When she was sworn in as a U.S. magistrate judge in 2019, fellow U.S. Magistrate Judge Barbara Major spoke of Montenegro in Stephanie Garcia's story from the "The Desert Review."

"I didn't know Judge Montenegro before she was chosen to be magistrate, and after she was selected, I contacted her and we had lunch. I have to tell you, it was like having lunch with a celebrity," Major said.

"During lunch, I discovered why she knew so many people," Major said. "Initially, Montenegro was born and raised here in the Imperial Valley and is incredibly involved in her community."

She has received numerous honors including one of the 2020 "Women of the Year" for the 40th Senate District, 2012 "Woman of the Year" for the 56th Assembly District, Imperial County Community Foundation Distinguished Philanthropist, Inspirational Community Leader – Iron Woman Award, MANA de Imperial Valley Las Primeras Award and Legacy Award, two-time recipient of the Soroptimist International of El Centro Ruby Award, and the City of El Centro Mardi Gras Queen. In 2019, Judge Montenegro served as the commencement speaker at San Diego State University-Imperial Valley.

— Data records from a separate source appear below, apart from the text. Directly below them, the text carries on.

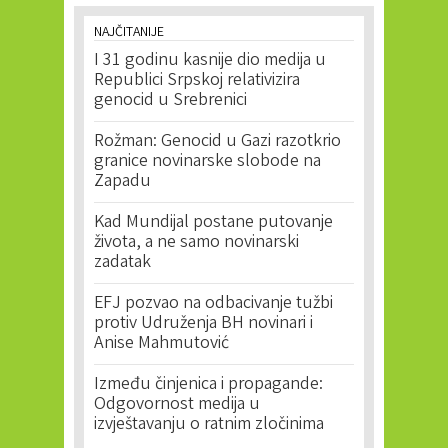
NAJČITANIJE
I 31 godinu kasnije dio medija u
Republici Srpskoj relativizira
genocid u Srebrenici
Rožman: Genocid u Gazi razotkrio
granice novinarske slobode na
Zapadu
Kad Mundijal postane putovanje
života, a ne samo novinarski
zadatak
EFJ pozvao na odbacivanje tužbi
protiv Udruženja BH novinari i
Anise Mahmutović
Između činjenica i propagande:
Odgovornost medija u
izvještavanju o ratnim zločinima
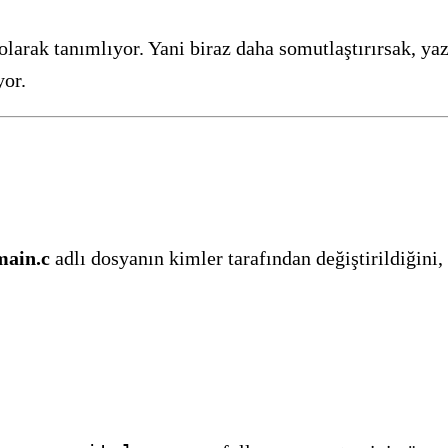
olarak tanımlıyor. Yani biraz daha somutlaştırırsak, ya
yor.
main.c
adlı dosyanın kimler tarafından değiştirildiğini, 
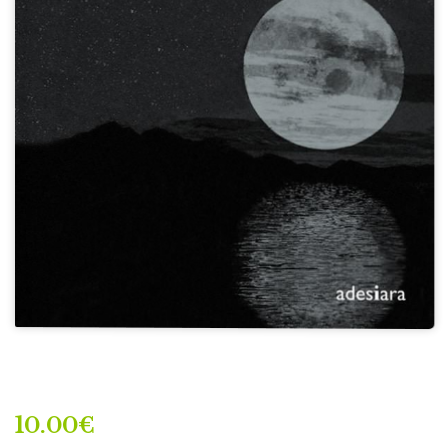
10.00
€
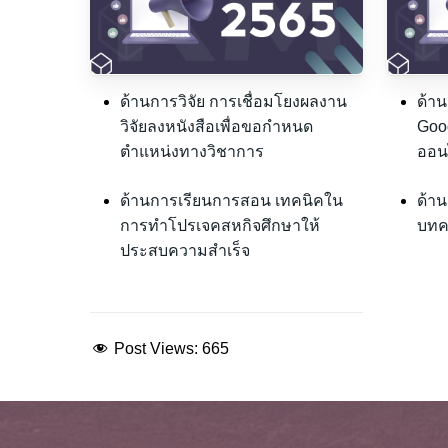
ด้านการวิจัย การเชื่อมโยงผลงาน
ด้าน
วิจัยลงหนังสือเพื่อขอกำหนด
Goo
ตำแหน่งทางวิชาการ
ออน
ด้านการเรียนการสอน เทคนิคใน
ด้าน
การทำโปรเจคสหกิจศึกษาให้
บทค
ประสบความสำเร็จ
Post Views:
665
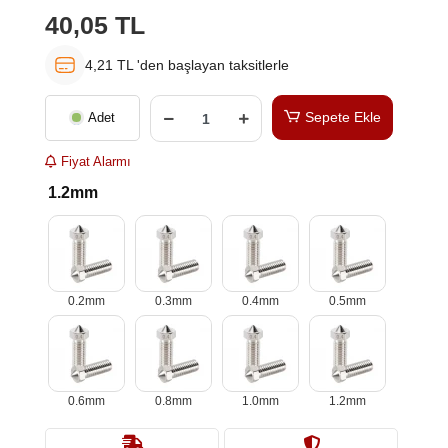
40,05 TL
4,21 TL 'den başlayan taksitlerle
Sepete Ekle
Adet
Fiyat Alarmı
1.2mm
0.2mm
0.3mm
0.4mm
0.5mm
0.6mm
0.8mm
1.0mm
1.2mm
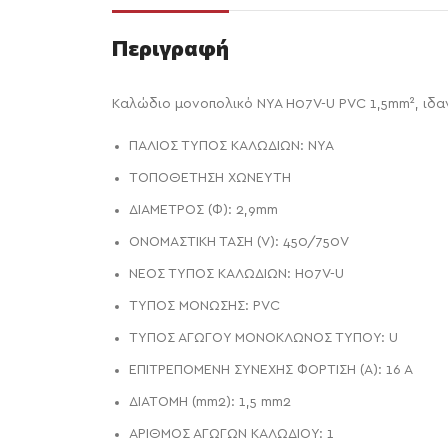
Περιγραφή
Καλώδιο μονοπολικό NYA H07V-U PVC 1,5mm², ιδ
ΠΑΛΙΟΣ ΤΥΠΟΣ ΚΑΛΩΔΙΩΝ: NYA
ΤΟΠΟΘΕΤΗΣΗ ΧΩΝΕΥΤΗ
ΔΙΑΜΕΤΡΟΣ (Φ): 2,9mm
ΟΝΟΜΑΣΤΙΚΗ ΤΑΣΗ (V): 450/750V
ΝΕΟΣ ΤΥΠΟΣ ΚΑΛΩΔΙΩΝ: H07V-U
ΤΥΠΟΣ ΜΟΝΩΣΗΣ: PVC
ΤΥΠΟΣ ΑΓΩΓΟΥ ΜΟΝΟΚΛΩΝΟΣ ΤΥΠΟΥ: U
ΕΠΙΤΡΕΠΟΜΕΝΗ ΣΥΝΕΧΗΣ ΦΟΡΤΙΣΗ (Α): 16 Α
ΔΙΑΤΟΜΗ (mm2): 1,5 mm2
ΑΡΙΘΜΟΣ ΑΓΩΓΩΝ ΚΑΛΩΔΙΟΥ: 1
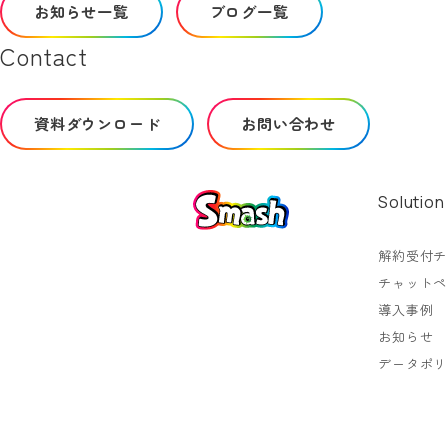
お知らせ一覧
ブログ一覧
Contact
資料ダウンロード
お問い合わせ
Solution
解約受付チ
チャットペ
導入事例
お知らせ
データポリ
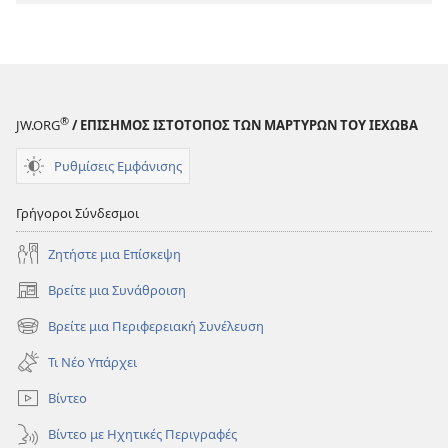
Γραφή
Γραφή
Απλώς
Απλώς
ένα
ένα
Καλό
Καλό
Βιβλίο;
Βιβλίο;
®
JW.ORG
/ ΕΠΙΣΗΜΟΣ ΙΣΤΟΤΟΠΟΣ ΤΩΝ ΜΑΡΤΥΡΩΝ ΤΟΥ ΙΕΧΩΒΑ
Ρυθμίσεις Εμφάνισης
Γρήγοροι Σύνδεσμοι
Ζητήστε μια Επίσκεψη
Βρείτε μια Συνάθροιση
(ανοίγει
νέο
Βρείτε μια Περιφερειακή Συνέλευση
(ανοίγει
παράθυρο)
νέο
Τι Νέο Υπάρχει
παράθυρο)
Βίντεο
Βίντεο με Ηχητικές Περιγραφές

Recently, she was named a Distinguished Alumni at Clarion's 2021 Distinguished Awards ceremony and Thomas nominated her for the award.

"Courageous. Confident. Clarion. You gave me the courage and the confidence to dream big and achieve more than I had ever imagined possible," she said.

Judge Montenegro and her husband Joe reside in El Centro, California, with their daughter Miranda, a recent UCLA graduate.